Written by Christina Hodson and directed by Cathy Yan, Birds of Prey deals head-on with Harley’s problematic origin and relationship with Joker. She begins the movie breaking free of her abusive boyfriend and trying to find herself, something not so easy in a misogynistic world that hates women whether or not they dated murder clowns.

Although amped up to ridiculous degrees, Birds of Prey retains pathos in Harley’s plight. Anyone who has left an abusive relationship knows how hard it is to recover one’s sense of self, and the constant temptation to back to the “safe” relationship you once had, even if that relationship wasn’t safe at all. Sure, Yan and Hodson portray that desire through Harley’s battle with the face-peeling murderer Roman Sionis, aka the Black Mask (Ewan McGregor forced to awkwardly stand in for Joker due to the Leto of it all), and her community consists of female superheroes and supervillains, all hated by insecure men. But that core truth shines through the levels of glitzy, comic book excess.

Harley is, meanwhile, just a supporting character in The Suicide Squad, but Gunn wisely steps aside to let Robbie drive her own character’s arc. As with Birds of Prey, Harley’s story in this 2021 film remains fundamentally relatable underneath the over-the-top superhero excess. She’s tempted to fall back into a relationship with a bad man but finds the strength to stand up for herself and eventually finding beauty in the life she chooses.

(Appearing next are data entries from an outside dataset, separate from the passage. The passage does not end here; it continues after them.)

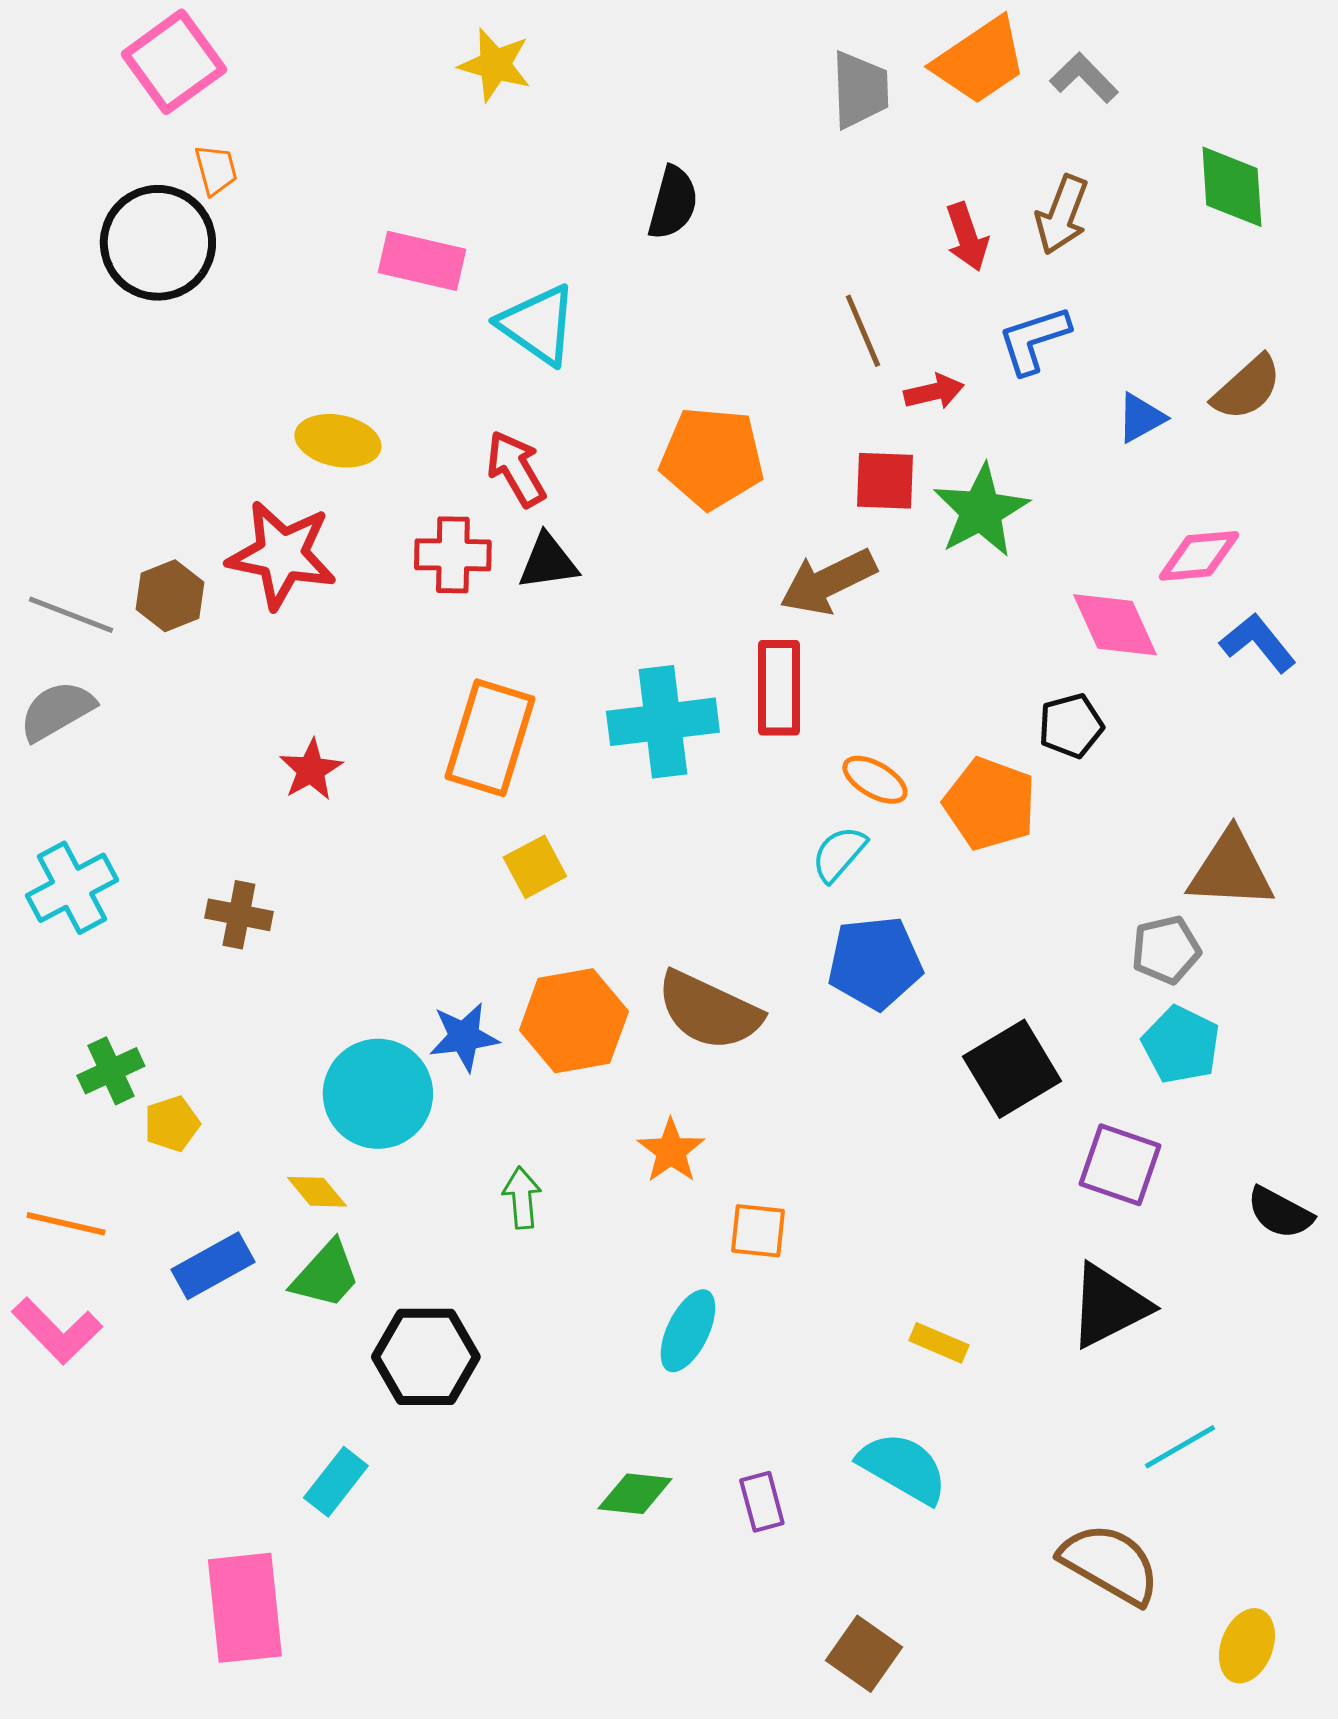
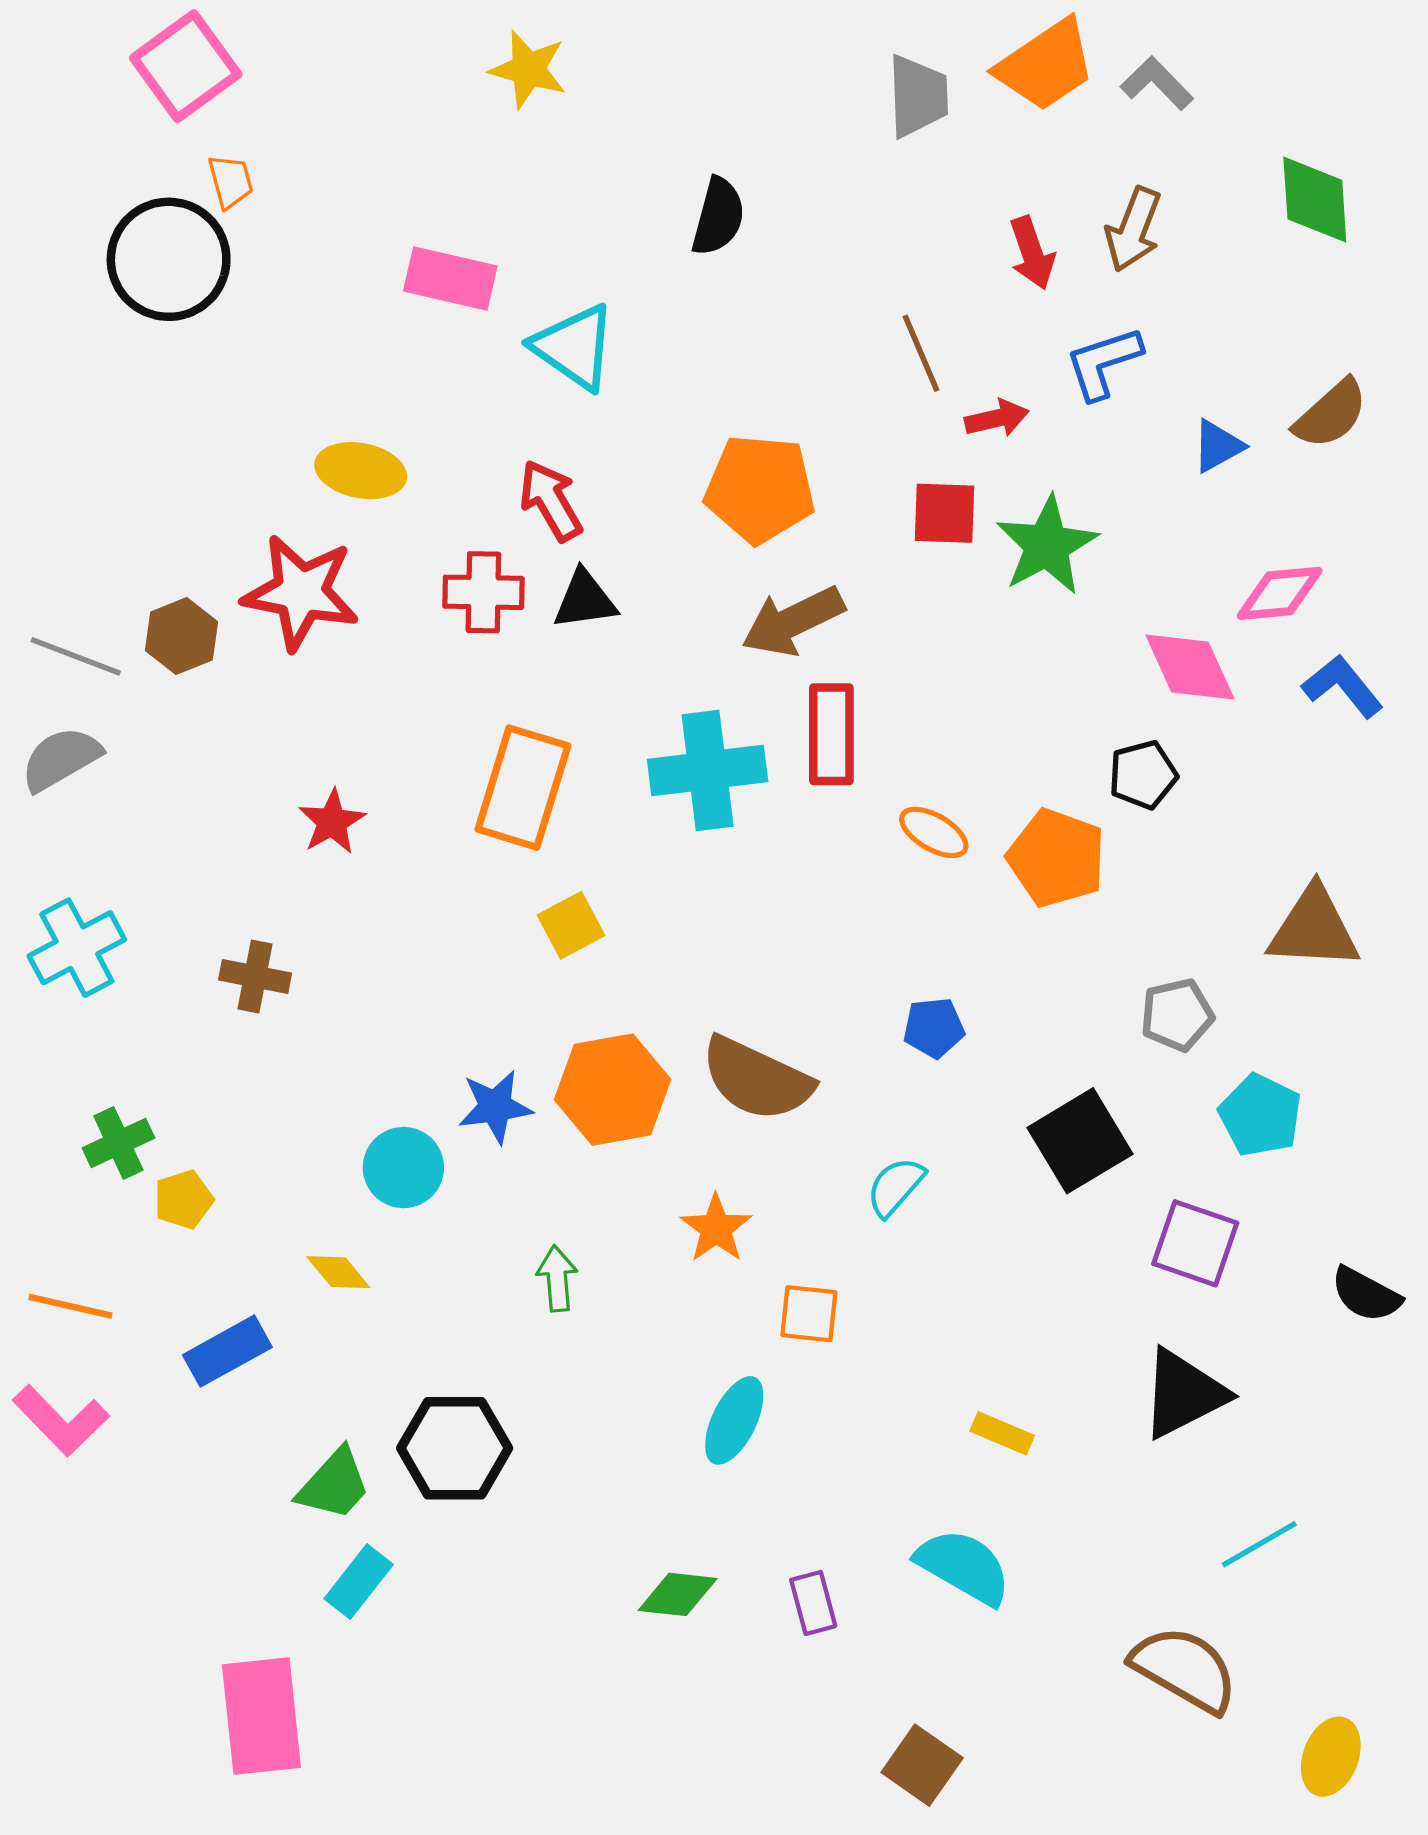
brown arrow: (828, 582) -> (793, 621), moved
cyan semicircle: (839, 854) -> (895, 1187), moved
gray pentagon: (1166, 950) -> (1177, 1015), moved
blue pentagon: (875, 963) -> (934, 1028), size x0.6
cyan circle: (378, 1094) -> (403, 1168), size x0.7
green trapezoid: (326, 1275) -> (334, 1484), moved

That standing up for herself might involve shooting the would-be dictator of a small country, and that beauty may climax with shoving a spear into the eye of a giant alien starfish, but the pathos is there.

The One and Only Harley Quinn

To the surprise of no one, Gaga’s best moments in Joker: Folie à Deux involve the fantasy sequences in which she and Joaquin Phoenix sing together, often on the set of a ’70s variety show. Of course, Gaga has a great voice and presence, and she fits snugly among these rare colorful sequences in the film. But even then, Gaga’s subordinated to Phoenix’s Joker, who manifests through flat, often shouted, versions of his songs. Worse, the color scheme, while a welcome break from the gray of the rest of the film, recycles the look of the first Joker film, itself lifted wholesale from Martin Scorsese’s The King of Comedy.

Contrast that to the fantasy sequence in The Suicide Squad, in which Harley visualizes herself as a Disney princess while absolutely slaughtering the guards trying to hold her. At once sweet and stomach-churning, vibrant and violent, the sequence doesn’t squash Harley to a single Joker-focused plot beat, but lets her shine in all of her contradictions.